Good day. I’m working on some first steps in my development so mongo is still somewhat complex.
Nevertheless, I got to a point in my C# console application where in it’s simplest format takes data from a local SQL DB and pushes the documents to MongoDB. I believe I’m using an M2 basic elastic environment while I practice so maybe that’s my problem?
In one example I have ~190K documents to publish to MongoDB. It can be more or less but this is a case I’m using. at first I tried to push it all, which is several years of data, but that didn’t work. I figured maybe I surpassed the 16MB doc size limit so I broke it down into a throttle by years. In this case it’s 4 years of data. I feel using batching is how I’ll do most of my writes at this point.
This is an initial load so it has a larger dataset, which allows me to flesh out these limits. In production the data sets are relatively tiny. i.e 200-300 records a day.
Essentially
I’m generating a list of WriteModels as such:
var listWrites = new List<WriteModel>();
And publishing one year at a time to throttle it as such:
var result = await _salesCollection.BulkWriteAsync(listWrites);
A year is roughly 40-55K records(documents).
What I noticed first was that 2019 failed with 56K records which was the largest but subsequent (2020, 2021,2022) succeeded? They were all smaller (~40K records).
Then I changed from yearly to a throttle number (100K documents) and published chunks.
In this case a total of 193,519 documents the first 100K got in as expected, albeit slow, but the next 93,519 didn’t make it with the following exceptions.
Exception:
An exception occurred while receiving a message from the server
Exception Inner Message:
Attempted to read past the end of the stream.
Inner Exception.Stack:
at MongoDB.Driver.Core.Misc.StreamExtensionMethods.ReadBytesAsync(Stream stream, Byte buffer, Int32 offset, Int32 count, TimeSpan timeout, CancellationToken cancellationToken)
at MongoDB.Driver.Core.Connections.BinaryConnection.ReceiveBufferAsync(CancellationToken cancellationToken)
I haven’t managed to find an answer to help me understand what’s happening.
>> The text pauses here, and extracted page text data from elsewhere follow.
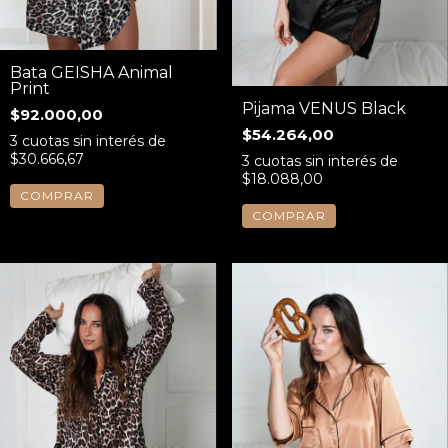
Bata GEISHA Animal
Print
Pijama VENUS Black
$92.000,00
$54.264,00
3
cuotas sin interés de
$30.666,67
3
cuotas sin interés de
$18.088,00
COMPRAR
COMPRAR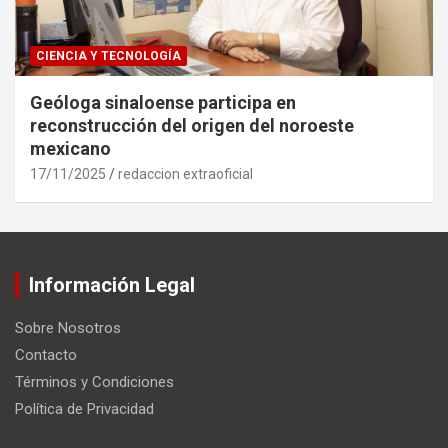
CIENCIA Y TECNOLOGÍA
Geóloga sinaloense participa en
reconstrucción del origen del noroeste
mexicano
17/11/2025
redaccion extraoficial
Información Legal
Sobre Nosotros
Contacto
Términos y Condiciones
Política de Privacidad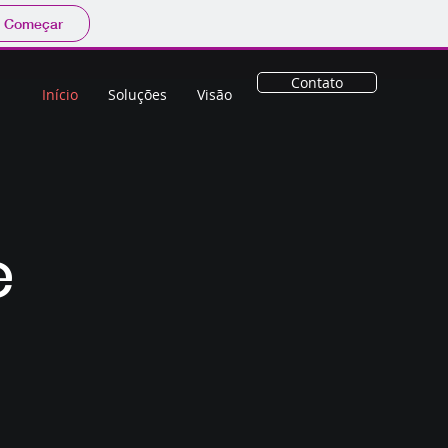
Começar
Contato
Início
Soluções
Visão
e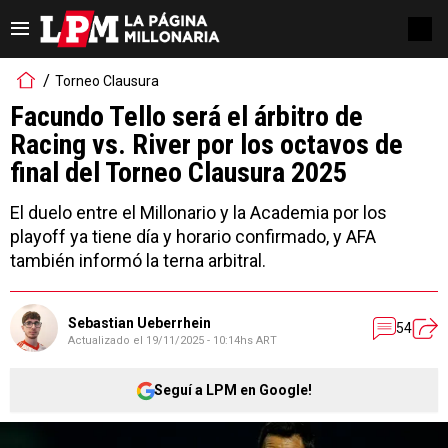
Torneo Clausura
Facundo Tello será el árbitro de
Racing vs. River por los octavos de
final del Torneo Clausura 2025
El duelo entre el Millonario y la Academia por los
playoff ya tiene día y horario confirmado, y AFA
también informó la terna arbitral.
Sebastian Ueberrhein
54
Actualizado el
19/11/2025 - 10:14hs ART
Seguí a LPM en Google!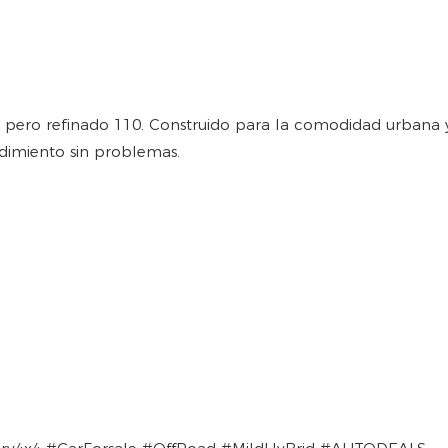
e pero refinado 110. Construido para la comodidad urbana y
ndimiento sin problemas.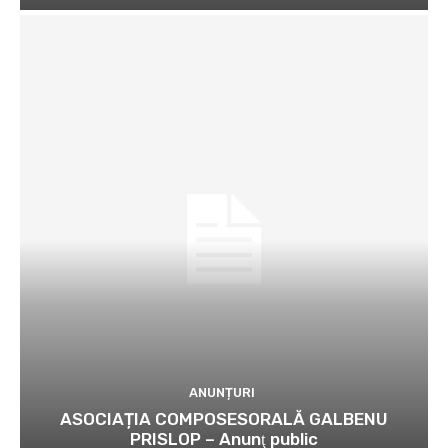
ANUNȚURI
ASOCIAȚIA COMPOSESORALĂ GALBENU
PRISLOP – Anunţ public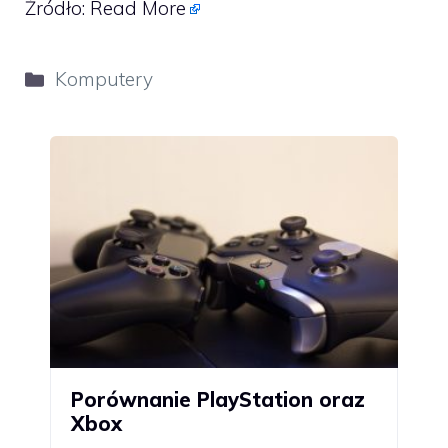
Źródło:
Read More
Kategorie
Komputery
Porównanie PlayStation oraz
Xbox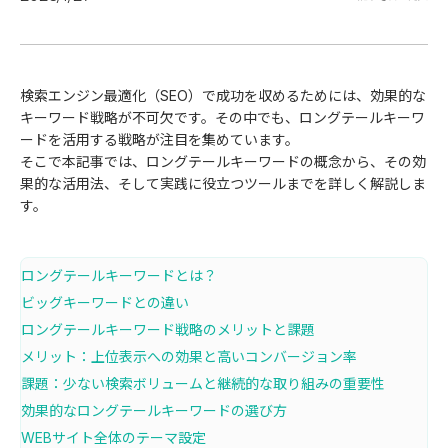
検索エンジン最適化（SEO）で成功を収めるためには、効果的な
キーワード戦略が不可欠です。その中でも、ロングテールキーワ
ードを活用する戦略が注目を集めています。
そこで本記事では、ロングテールキーワードの概念から、その効
果的な活用法、そして実践に役立つツールまでを詳しく解説しま
す。
ロングテールキーワードとは？
ビッグキーワードとの違い
ロングテールキーワード戦略のメリットと課題
メリット：上位表示への効果と高いコンバージョン率
課題：少ない検索ボリュームと継続的な取り組みの重要性
効果的なロングテールキーワードの選び方
WEBサイト全体のテーマ設定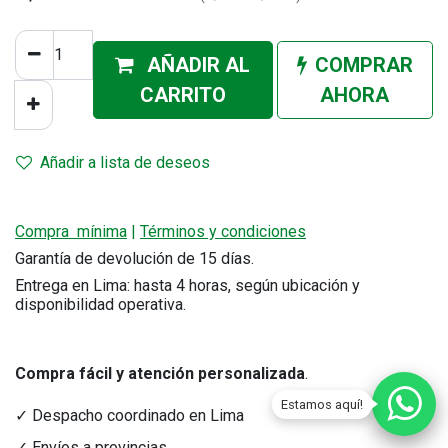
AÑADIR AL
COMPRAR
CA
RRITO
AHORA
Añadir a lista de deseos
Compra mínima
|
Términos y condiciones
Garantía de devolución de 15 días.
Entrega en Lima: hasta 4 horas, según ubicación y
disponibilidad operativa.
Compra fácil y atención personalizada
.
Estamos aquí!
✓ Despacho coordinado en Lima
✓ Envíos a provincias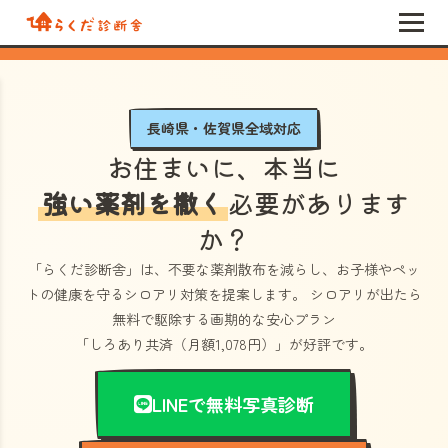
長崎県・佐賀県全域対応
お住まいに、本当に
強い薬剤を撒く
必要があります
か？
「らくだ診断舎」
は、不要な薬剤散布を減らし、お子様やペッ
トの健康を守るシロアリ対策を提案します。 シロアリが出たら
無料で駆除する画期的な安心プラン
「しろあり共済（月額1,078円）」
が好評です。
LINEで無料写真診断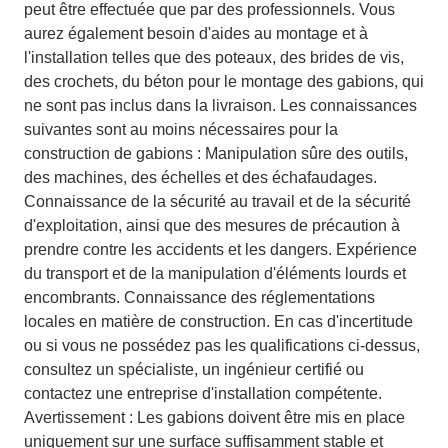
peut être effectuée que par des professionnels. Vous
aurez également besoin d'aides au montage et à
l'installation telles que des poteaux, des brides de vis,
des crochets, du béton pour le montage des gabions, qui
ne sont pas inclus dans la livraison. Les connaissances
suivantes sont au moins nécessaires pour la
construction de gabions : Manipulation sûre des outils,
des machines, des échelles et des échafaudages.
Connaissance de la sécurité au travail et de la sécurité
d'exploitation, ainsi que des mesures de précaution à
prendre contre les accidents et les dangers. Expérience
du transport et de la manipulation d'éléments lourds et
encombrants. Connaissance des réglementations
locales en matière de construction. En cas d'incertitude
ou si vous ne possédez pas les qualifications ci-dessus,
consultez un spécialiste, un ingénieur certifié ou
contactez une entreprise d'installation compétente.
Avertissement : Les gabions doivent être mis en place
uniquement sur une surface suffisamment stable et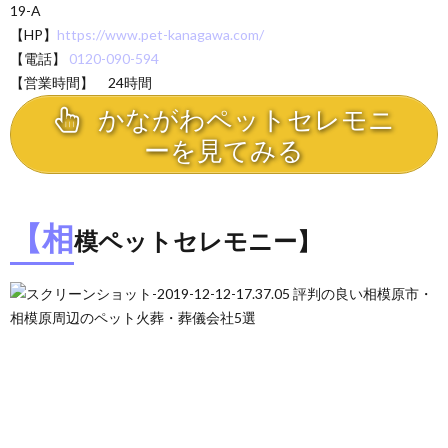
19-A
【HP】
https://www.pet-kanagawa.com/
【電話】
0120-090-594
【営業時間】 24時間
かながわペットセレモニ
ーを見てみる
【相
模ペットセレモニー】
It’s referring to an error “receiving a message”, but I don’t know exactly what the message is or how to trap it and resolve it? It’s talking about CenellationTokens etc but still not clear.
It feels like maybe I’m hitting a limit as 100K sounds familiar from documentation but I’d like to understand what sort of throttling I need to implement and on what limits?
At this point I’m ok with slow performance but for it to just fail? idk.
I feel this is “basic” for the pro’s out here and over time I’ll get more exposure but MAN I’m in trouble if I can’t even do a write without hitting a wall
Thanks in advance
CPT